Brutally penal as these work gangs were, for the desperate they were the only alternative to starvation. To the dismay of the government in London, the Irish relief authorities felt they could no longer turn away
the
hordes of women and children pleading for the work. By December 1846, in an exceptionally harsh winter, 441,000 of them were employed; by the following March, 714,000. In the worst-affected western counties, like Clare, more than 20 per cent of the entire population was being kept alive – though barely – by hard labour. Whether its harshness killed some of them seemed to the book-keepers of calamity just a statistical footnote.

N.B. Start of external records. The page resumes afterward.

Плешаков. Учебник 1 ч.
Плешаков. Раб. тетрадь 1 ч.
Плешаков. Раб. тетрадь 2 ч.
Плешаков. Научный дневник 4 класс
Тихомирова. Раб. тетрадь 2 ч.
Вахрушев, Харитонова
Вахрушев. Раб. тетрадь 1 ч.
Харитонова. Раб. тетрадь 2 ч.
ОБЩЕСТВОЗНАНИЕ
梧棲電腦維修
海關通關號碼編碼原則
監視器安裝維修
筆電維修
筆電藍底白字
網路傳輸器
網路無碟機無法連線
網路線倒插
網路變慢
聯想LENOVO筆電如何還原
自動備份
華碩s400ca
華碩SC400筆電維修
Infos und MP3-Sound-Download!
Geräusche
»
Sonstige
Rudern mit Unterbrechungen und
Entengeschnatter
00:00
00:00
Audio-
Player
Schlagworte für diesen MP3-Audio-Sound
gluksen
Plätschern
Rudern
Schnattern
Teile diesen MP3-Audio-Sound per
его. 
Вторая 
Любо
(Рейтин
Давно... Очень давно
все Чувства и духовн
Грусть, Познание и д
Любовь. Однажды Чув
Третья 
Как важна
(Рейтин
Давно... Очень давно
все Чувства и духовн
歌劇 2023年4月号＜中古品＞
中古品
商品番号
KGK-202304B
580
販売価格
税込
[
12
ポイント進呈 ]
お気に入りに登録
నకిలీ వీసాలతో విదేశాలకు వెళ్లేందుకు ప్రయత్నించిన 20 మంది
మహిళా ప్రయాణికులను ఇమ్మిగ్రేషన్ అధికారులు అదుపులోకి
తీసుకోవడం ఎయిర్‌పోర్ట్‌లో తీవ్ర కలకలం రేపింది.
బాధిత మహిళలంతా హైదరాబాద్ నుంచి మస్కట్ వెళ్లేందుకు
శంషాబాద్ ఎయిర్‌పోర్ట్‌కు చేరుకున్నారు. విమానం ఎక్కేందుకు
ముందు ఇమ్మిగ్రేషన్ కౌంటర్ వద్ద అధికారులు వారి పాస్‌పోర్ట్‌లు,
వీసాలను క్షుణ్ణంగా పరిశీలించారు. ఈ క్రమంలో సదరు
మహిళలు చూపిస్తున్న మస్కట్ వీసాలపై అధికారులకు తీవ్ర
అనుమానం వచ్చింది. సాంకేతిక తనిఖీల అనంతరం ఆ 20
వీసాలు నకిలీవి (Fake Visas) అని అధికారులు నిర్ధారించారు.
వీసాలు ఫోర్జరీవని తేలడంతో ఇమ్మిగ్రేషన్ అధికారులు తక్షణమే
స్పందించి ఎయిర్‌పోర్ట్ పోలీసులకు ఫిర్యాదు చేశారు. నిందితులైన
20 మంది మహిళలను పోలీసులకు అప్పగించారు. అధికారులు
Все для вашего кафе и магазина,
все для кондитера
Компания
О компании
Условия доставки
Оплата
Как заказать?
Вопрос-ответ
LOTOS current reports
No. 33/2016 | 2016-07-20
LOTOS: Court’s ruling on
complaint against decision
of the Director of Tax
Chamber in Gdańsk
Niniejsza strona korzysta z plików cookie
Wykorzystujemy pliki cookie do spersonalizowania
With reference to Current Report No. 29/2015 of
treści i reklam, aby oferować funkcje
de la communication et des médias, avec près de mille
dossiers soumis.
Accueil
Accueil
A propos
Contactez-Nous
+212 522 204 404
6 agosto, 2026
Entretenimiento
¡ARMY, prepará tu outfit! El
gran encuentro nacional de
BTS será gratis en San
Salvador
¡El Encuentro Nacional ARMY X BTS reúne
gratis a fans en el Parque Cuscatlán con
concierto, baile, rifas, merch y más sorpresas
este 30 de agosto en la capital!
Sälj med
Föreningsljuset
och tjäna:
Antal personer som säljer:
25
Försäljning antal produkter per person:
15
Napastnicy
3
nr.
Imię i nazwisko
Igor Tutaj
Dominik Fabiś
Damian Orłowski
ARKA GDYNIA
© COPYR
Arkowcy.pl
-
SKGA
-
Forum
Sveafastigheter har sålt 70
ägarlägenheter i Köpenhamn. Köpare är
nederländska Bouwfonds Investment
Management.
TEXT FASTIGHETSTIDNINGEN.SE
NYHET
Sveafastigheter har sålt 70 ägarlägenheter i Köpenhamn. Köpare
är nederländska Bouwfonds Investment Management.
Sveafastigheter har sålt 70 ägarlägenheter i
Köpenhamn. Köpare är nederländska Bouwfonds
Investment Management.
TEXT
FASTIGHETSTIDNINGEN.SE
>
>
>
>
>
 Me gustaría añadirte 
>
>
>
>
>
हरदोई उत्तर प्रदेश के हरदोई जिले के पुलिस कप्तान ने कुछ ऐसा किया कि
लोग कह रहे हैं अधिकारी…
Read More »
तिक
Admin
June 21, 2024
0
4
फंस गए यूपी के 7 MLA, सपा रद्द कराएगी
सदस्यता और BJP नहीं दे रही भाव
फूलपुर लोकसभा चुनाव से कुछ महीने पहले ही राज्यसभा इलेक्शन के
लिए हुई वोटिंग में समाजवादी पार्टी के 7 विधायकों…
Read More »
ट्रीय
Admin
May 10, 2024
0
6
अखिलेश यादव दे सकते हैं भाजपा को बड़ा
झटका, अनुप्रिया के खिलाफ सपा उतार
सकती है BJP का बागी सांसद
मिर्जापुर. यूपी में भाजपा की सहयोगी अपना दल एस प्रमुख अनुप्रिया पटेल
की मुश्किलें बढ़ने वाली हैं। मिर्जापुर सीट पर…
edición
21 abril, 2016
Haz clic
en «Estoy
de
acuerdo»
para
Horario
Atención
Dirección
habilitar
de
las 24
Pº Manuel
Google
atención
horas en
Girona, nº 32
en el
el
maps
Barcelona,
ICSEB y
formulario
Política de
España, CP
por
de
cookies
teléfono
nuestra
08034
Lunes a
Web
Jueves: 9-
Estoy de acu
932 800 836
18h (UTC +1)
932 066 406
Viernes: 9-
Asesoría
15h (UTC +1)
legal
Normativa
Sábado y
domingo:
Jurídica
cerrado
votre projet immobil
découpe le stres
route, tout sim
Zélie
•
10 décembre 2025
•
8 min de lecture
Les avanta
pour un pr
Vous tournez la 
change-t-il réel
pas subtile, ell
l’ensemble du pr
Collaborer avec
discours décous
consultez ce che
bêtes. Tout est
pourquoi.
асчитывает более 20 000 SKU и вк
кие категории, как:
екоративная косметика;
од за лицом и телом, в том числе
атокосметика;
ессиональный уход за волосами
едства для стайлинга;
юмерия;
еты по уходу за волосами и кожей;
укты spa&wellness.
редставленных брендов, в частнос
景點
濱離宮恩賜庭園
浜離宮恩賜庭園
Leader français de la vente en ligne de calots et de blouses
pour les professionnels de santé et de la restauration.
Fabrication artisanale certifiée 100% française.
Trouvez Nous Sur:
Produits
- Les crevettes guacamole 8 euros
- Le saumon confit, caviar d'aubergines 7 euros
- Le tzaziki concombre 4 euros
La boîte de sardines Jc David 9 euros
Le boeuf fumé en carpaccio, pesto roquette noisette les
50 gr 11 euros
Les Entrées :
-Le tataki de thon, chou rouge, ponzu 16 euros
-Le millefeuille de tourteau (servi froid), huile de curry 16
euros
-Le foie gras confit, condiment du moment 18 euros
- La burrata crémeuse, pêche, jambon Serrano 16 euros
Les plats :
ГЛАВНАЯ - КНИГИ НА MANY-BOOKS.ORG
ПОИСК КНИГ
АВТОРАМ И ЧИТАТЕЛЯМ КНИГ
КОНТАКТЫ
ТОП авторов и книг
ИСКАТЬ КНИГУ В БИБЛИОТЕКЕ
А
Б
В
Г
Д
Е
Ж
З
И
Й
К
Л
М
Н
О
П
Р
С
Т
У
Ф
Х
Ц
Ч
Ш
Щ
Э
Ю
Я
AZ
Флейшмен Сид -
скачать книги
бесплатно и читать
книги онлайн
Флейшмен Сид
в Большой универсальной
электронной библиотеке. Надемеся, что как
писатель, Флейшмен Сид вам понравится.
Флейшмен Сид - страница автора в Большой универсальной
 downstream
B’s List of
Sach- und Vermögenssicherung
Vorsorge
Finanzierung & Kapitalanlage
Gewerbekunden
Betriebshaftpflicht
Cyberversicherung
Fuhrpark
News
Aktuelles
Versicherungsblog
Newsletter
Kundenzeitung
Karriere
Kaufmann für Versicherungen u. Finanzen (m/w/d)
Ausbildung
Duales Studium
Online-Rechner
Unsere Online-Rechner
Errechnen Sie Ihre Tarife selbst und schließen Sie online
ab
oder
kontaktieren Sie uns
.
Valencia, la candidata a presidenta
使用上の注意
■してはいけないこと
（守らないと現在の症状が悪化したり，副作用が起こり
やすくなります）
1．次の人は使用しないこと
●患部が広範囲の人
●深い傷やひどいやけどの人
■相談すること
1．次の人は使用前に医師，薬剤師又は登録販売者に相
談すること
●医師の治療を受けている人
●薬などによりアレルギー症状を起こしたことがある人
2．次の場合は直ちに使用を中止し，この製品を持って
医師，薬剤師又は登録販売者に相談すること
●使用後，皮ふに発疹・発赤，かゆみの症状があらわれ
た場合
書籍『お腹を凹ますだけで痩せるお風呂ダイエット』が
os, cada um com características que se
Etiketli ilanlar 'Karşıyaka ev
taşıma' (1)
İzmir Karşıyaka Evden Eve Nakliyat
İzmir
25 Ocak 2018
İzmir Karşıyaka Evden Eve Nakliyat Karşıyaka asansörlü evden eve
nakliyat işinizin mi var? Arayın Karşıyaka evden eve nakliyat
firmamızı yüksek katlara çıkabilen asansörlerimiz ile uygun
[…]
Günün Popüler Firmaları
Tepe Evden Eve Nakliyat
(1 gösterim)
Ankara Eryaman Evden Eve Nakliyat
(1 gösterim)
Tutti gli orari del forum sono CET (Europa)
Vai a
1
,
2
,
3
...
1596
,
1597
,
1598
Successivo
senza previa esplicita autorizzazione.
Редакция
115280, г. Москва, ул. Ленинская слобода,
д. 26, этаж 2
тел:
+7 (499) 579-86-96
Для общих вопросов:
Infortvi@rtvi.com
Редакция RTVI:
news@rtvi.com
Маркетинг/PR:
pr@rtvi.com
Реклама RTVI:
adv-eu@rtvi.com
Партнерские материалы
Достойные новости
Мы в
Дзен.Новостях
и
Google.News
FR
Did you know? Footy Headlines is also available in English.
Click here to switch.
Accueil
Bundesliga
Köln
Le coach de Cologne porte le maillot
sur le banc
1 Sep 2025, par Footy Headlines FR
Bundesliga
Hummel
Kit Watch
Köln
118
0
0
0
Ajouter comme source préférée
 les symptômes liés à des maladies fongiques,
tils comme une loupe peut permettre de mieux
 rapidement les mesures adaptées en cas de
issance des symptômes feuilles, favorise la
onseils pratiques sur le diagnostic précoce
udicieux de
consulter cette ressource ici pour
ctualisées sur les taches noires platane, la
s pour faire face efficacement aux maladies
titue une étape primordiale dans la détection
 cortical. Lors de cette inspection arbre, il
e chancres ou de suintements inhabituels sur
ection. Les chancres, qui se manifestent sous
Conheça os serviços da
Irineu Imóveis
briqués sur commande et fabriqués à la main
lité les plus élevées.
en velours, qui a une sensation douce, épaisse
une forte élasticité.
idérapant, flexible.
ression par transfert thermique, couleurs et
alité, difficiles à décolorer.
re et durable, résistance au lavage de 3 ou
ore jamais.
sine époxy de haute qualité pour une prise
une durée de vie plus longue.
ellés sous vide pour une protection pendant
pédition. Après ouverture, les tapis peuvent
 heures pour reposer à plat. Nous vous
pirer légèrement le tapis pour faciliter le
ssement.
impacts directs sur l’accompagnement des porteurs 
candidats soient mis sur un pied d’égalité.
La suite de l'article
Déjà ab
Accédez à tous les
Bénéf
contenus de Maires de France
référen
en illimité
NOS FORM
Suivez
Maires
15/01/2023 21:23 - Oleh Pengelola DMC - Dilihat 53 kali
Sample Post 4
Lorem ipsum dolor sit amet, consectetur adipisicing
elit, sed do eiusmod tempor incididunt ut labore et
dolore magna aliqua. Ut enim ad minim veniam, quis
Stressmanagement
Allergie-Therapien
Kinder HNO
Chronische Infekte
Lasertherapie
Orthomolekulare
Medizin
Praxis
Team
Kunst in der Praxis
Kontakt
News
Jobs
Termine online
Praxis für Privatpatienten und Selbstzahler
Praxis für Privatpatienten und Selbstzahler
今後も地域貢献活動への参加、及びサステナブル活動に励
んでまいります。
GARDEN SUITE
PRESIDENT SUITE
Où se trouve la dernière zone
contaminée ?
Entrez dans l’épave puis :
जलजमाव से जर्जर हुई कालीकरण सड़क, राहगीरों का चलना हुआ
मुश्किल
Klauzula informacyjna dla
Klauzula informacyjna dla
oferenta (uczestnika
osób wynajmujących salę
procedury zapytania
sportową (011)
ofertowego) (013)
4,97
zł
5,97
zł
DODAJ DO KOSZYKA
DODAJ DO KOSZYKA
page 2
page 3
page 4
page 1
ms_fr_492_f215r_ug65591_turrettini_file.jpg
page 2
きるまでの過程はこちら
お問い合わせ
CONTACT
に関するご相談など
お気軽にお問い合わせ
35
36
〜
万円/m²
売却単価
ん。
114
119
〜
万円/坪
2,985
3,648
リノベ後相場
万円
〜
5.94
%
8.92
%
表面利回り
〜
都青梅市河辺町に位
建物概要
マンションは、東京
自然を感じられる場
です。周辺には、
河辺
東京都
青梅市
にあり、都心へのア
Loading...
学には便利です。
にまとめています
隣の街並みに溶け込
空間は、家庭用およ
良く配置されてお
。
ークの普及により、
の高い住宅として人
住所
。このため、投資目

By this time, some of the more ghoulish spectacles were being graphically reported in the English press. The dying and the dead of the Skibbereen workhouse, where, between October 1846 and January 1847, 266 of the inmates perished, became known to all Victorian newspaper readers along with their post mortems. Vegetable refuse and grass were being consumed to stave off starvation. In January, the Dublin paper
The Nation
reprinted a post mortem from the
Mayo Constitution
recording that ‘Bridget Joyce and four children died in a small sheep house in a small field at Gleneadagh … it appeared in evidence that the deceased and her family were in the utmost state of destitution and one of the children had nothing to wet the lips of its dying parent but a drop of water and a little snow. The body lay for eight days before a few boards could be procured to make a coffin, in such a state of destitution was the locality. Verdict – death from starvation.’

Small girls were selling their hair to stay alive. Mothers in Donegal walked miles to sell a little wool to be able to buy some meal to feed their family, although women with meal were a prime target for the desperate. Charlock – wild cabbage – became almost a staple, with families flocking to the wet fields where it grew to rip the young leaves out and boil them at home. It wasn’t enough. Communal burial pits were filling up; some families concealed deaths so they could continue to receive relief. So many village priests were dying that newborns were often unable to be baptized before they too perished and so were denied a consecrated burial ground. Mothers were seen carrying dead children on their backs to a remote burial site. In Connemara, on the Atlantic shore, it seems to have been the fathers’ task to take their dead babies to the edge of the ocean, to the ancient limbo-spaces of water, land and sky, and to dig little graves, marked by a rough stone cut from the cliffs. Circles of 30 and 40 of the wind-scoured, lichen-flecked stones, their jagged grey edges pointing this way and that, stand by the roaring surf, the saddest little mausoleum in all Irish history.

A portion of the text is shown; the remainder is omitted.